Carnivorous bladderwort genome reveals purpose of junk DNA: nothing
The newly mapped genome of a carnivorous underwater bladderwort plant may provide new clues into the existence of so-called "junk DNA," clues that point towards a surprising finding: junk DNA is not necessary for complex life.
The vast majority of humans' DNA is noncoding, in other words it doesn't code for proteins and serves no discernible function. Scientists have long argued over whether is is truly "junk" or has some purpose not yet known.
But in a paper published in Nature on Sunday, an international team of scientists has shown that the genome of Utricularia gibba, the highly complex carnivorous bladderwort plant, is only 3 per cent junk. The plant has deleted almost all of its noncoding DNA over the course of many generations.
The team argues that this shows that having huge amounts of junk DNA, as humans have, doesn't serve an evolutionary benefit. Some organisms may go about deleting their junk DNA, and others may beef up their junk DNA, depending on some internal bias.

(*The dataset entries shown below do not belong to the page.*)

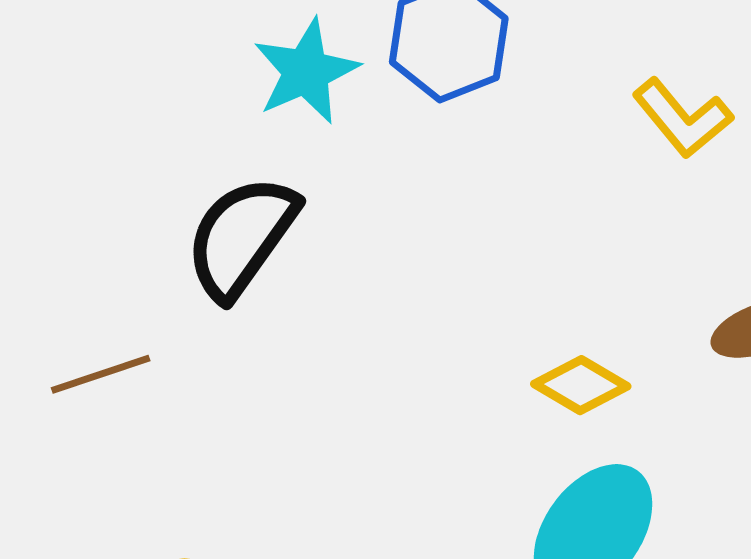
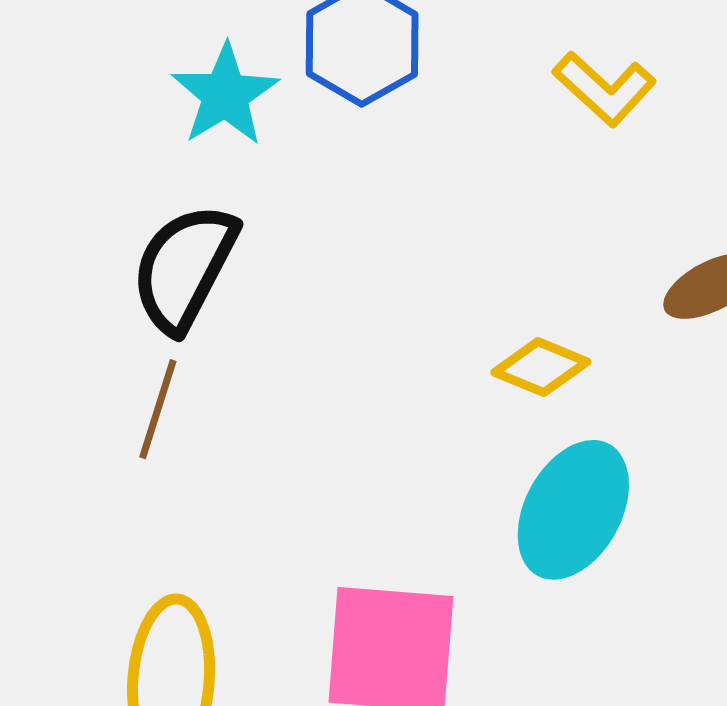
brown line: (101, 374) -> (158, 409), moved, turned -46

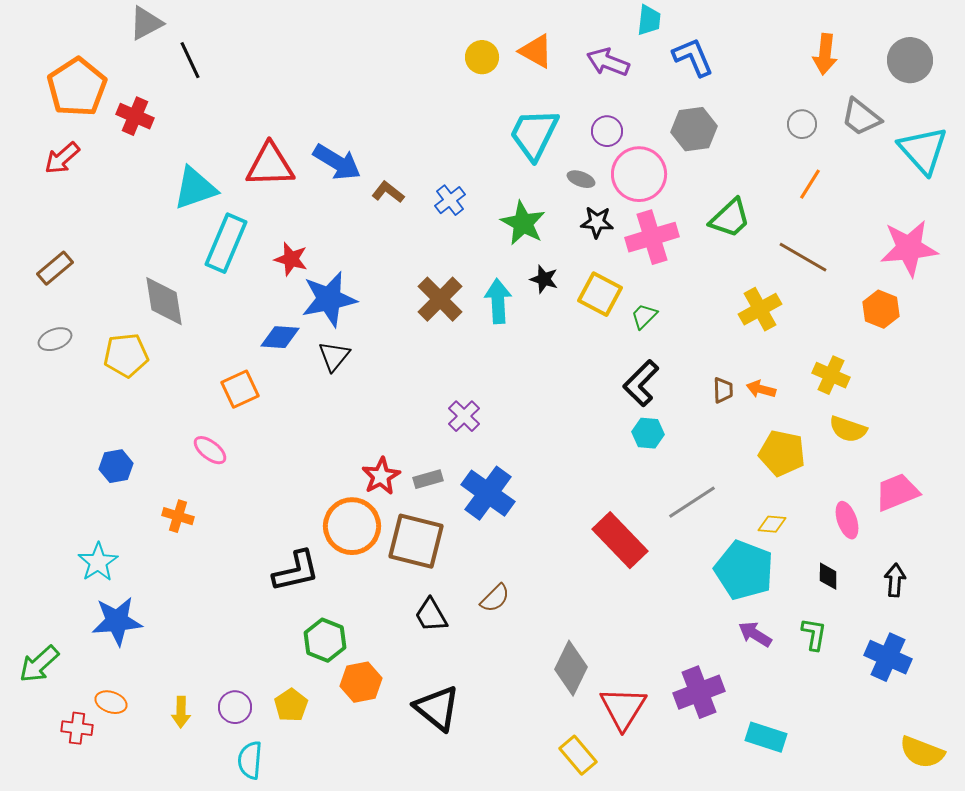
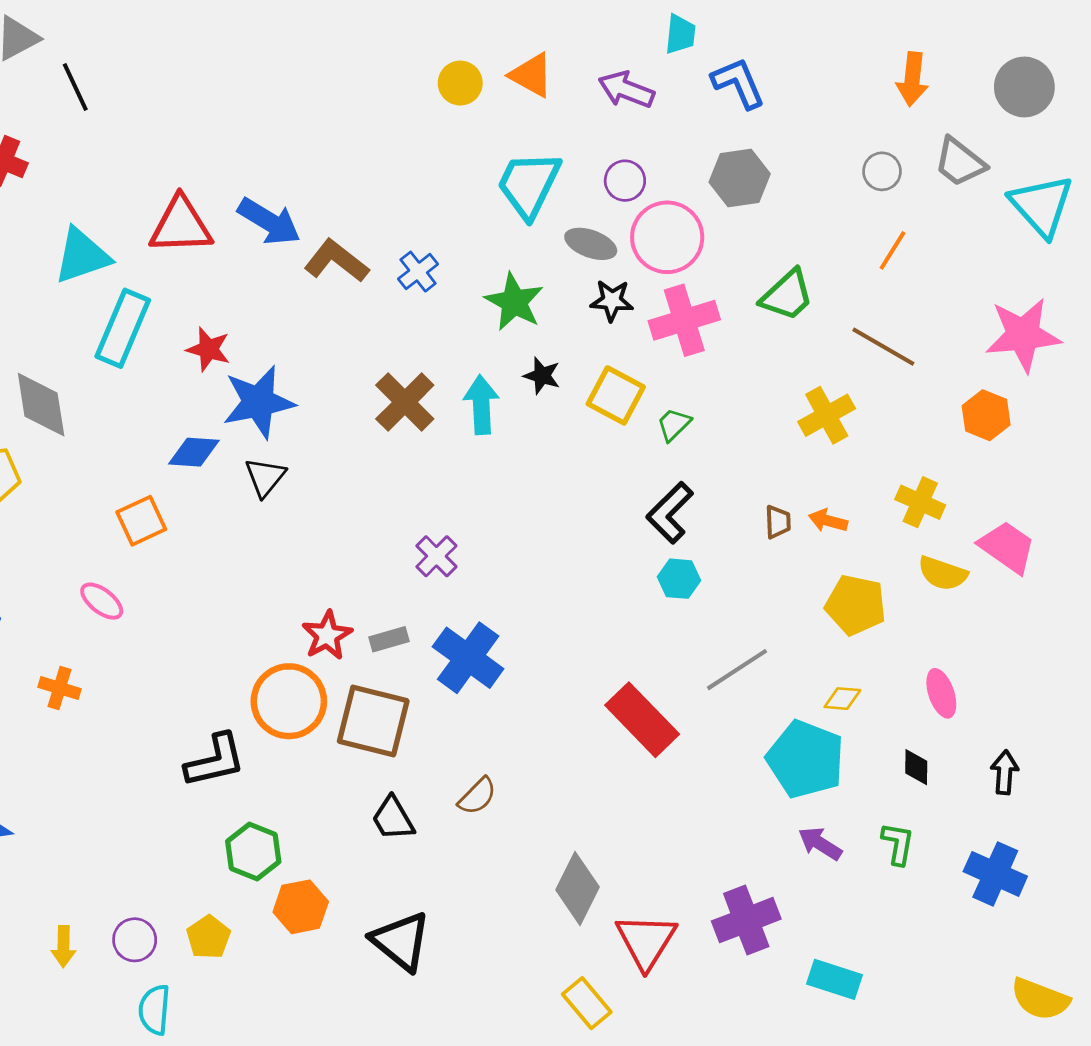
gray ellipse: (581, 179) -> (591, 244), size x1.4
brown L-shape: (388, 192) -> (336, 261), size x1.5
pink trapezoid: (897, 492) -> (1007, 547), moved, turned 57

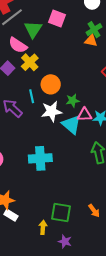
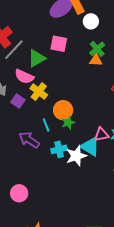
green triangle: (33, 29) -> (37, 58), turned 36
green star: (73, 101) -> (68, 123), moved
white star: (52, 111) -> (76, 156), moved
cyan cross: (40, 158) -> (59, 149), moved, size x0.7

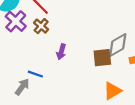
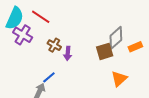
brown cross: (41, 26) -> (54, 45), moved
blue line: (35, 74) -> (49, 77), turned -48

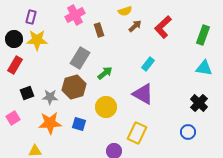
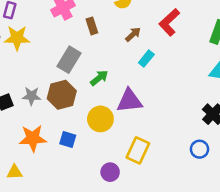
brown arrow: (135, 26) -> (133, 34), moved
cyan rectangle: (148, 64) -> (146, 59), moved
purple triangle: (143, 94) -> (129, 101), moved, turned -35
gray star: (50, 97) -> (32, 96), moved

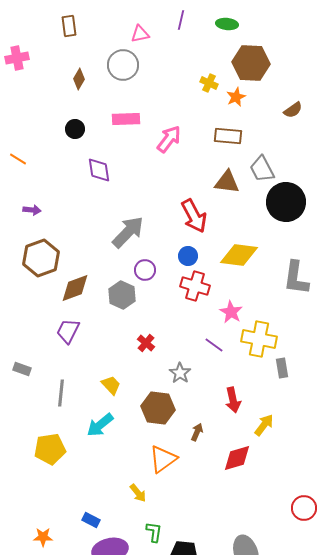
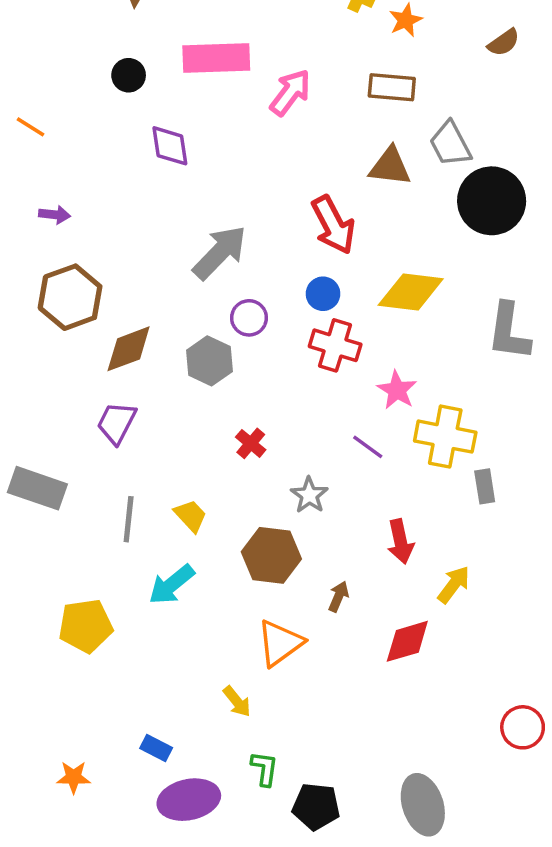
pink rectangle: (126, 119) -> (216, 58), size x1.4
gray rectangle: (22, 369) -> (37, 488), size x1.8
gray line: (61, 393) -> (129, 519), moved

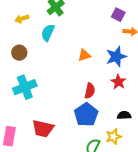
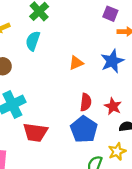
red star: (118, 82) -> (113, 106), moved
red trapezoid: (43, 129) -> (35, 132), moved

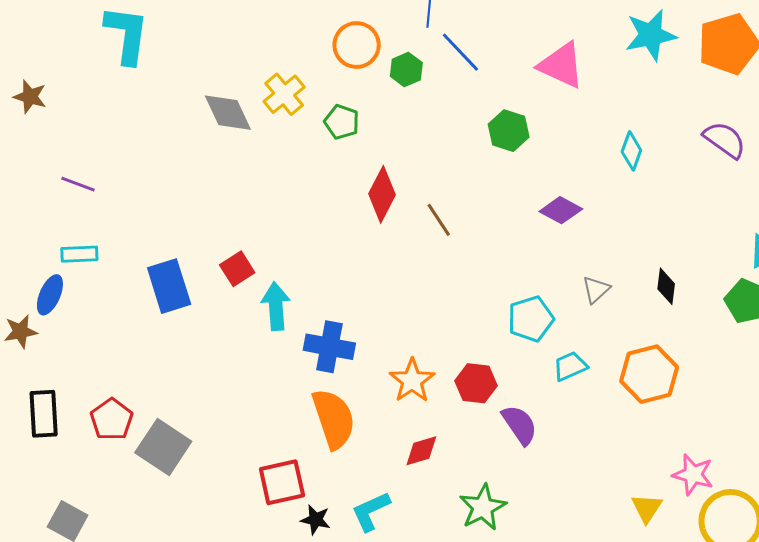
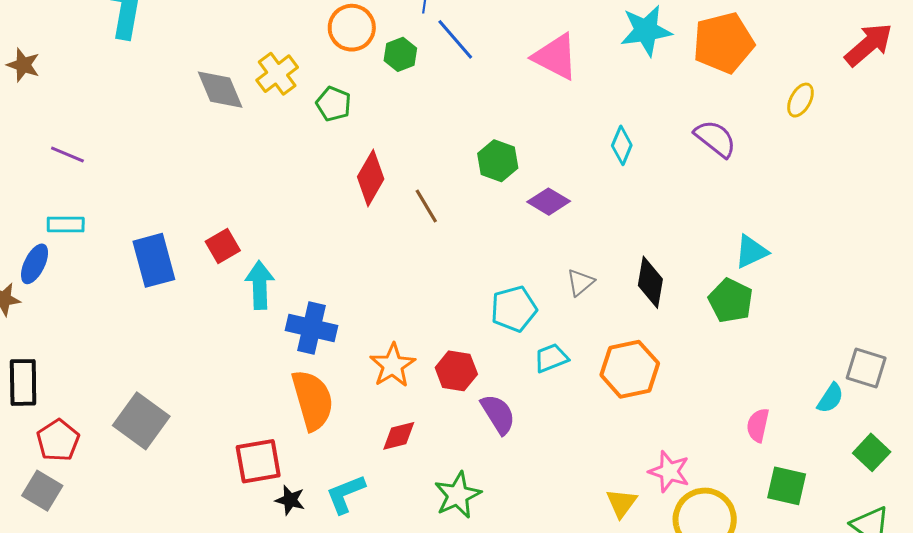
green hexagon: (509, 131) -> (498, 161), moved
black diamond: (666, 286) -> (650, 282), size x1.4
red pentagon: (112, 419) -> (58, 440), moved

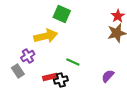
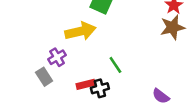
green line: (73, 62) -> (115, 65), turned 32
purple semicircle: (108, 76) -> (161, 96), moved, turned -96

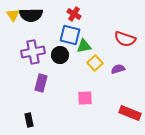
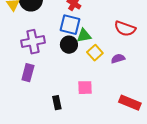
black circle: (60, 55) -> (69, 45), moved
purple rectangle: (41, 83) -> (28, 73), moved
black rectangle: (29, 120) -> (57, 103), moved

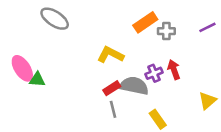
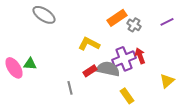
gray cross: (166, 31) -> (134, 25), turned 32
pink ellipse: (22, 68) -> (14, 68), moved
purple cross: (154, 73) -> (124, 59), size x1.6
gray line: (113, 109) -> (70, 88), moved

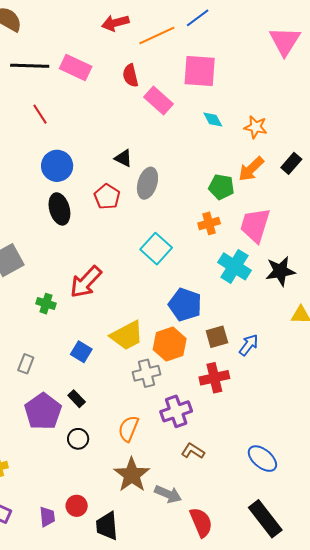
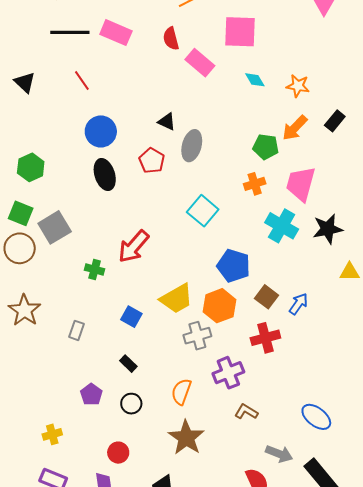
brown square: (217, 337) -> (266, 297), turned -35
purple pentagon: (43, 411) -> (91, 394), moved, size x0.6
gray arrow: (168, 494) -> (279, 454), moved
red circle: (77, 506) -> (118, 453), moved

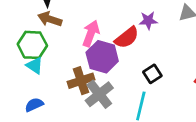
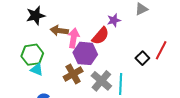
brown arrow: (50, 19) -> (59, 31), moved
black square: (152, 74) -> (142, 58), moved
gray cross: (99, 94) -> (101, 81), moved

The bladderwort plant lives in freshwater ecosystems, and operates by pumping water from tiny "bladders" on its body, sucking prey in and the water returns. The plant has as many genes as plants like tomatoes or grapes, according to a press release announcing the findings, but the bladderwort's genome is much tinier on account of its tendency to delete its junk DNA.
"What that says is that you can have a perfectly good multicellular plant with lots of different cells, organs, tissue types and flowers, and you can do it without the junk. Junk is not needed," said Victor Albert, a University of Buffalo biological sciences professor, in a press release.
The study was led by Albert and Luis Herrera-Estrella, Director of LANGEBIO in Mexico, and has contributions from researchers in Singapore, Spain, China, and Germany.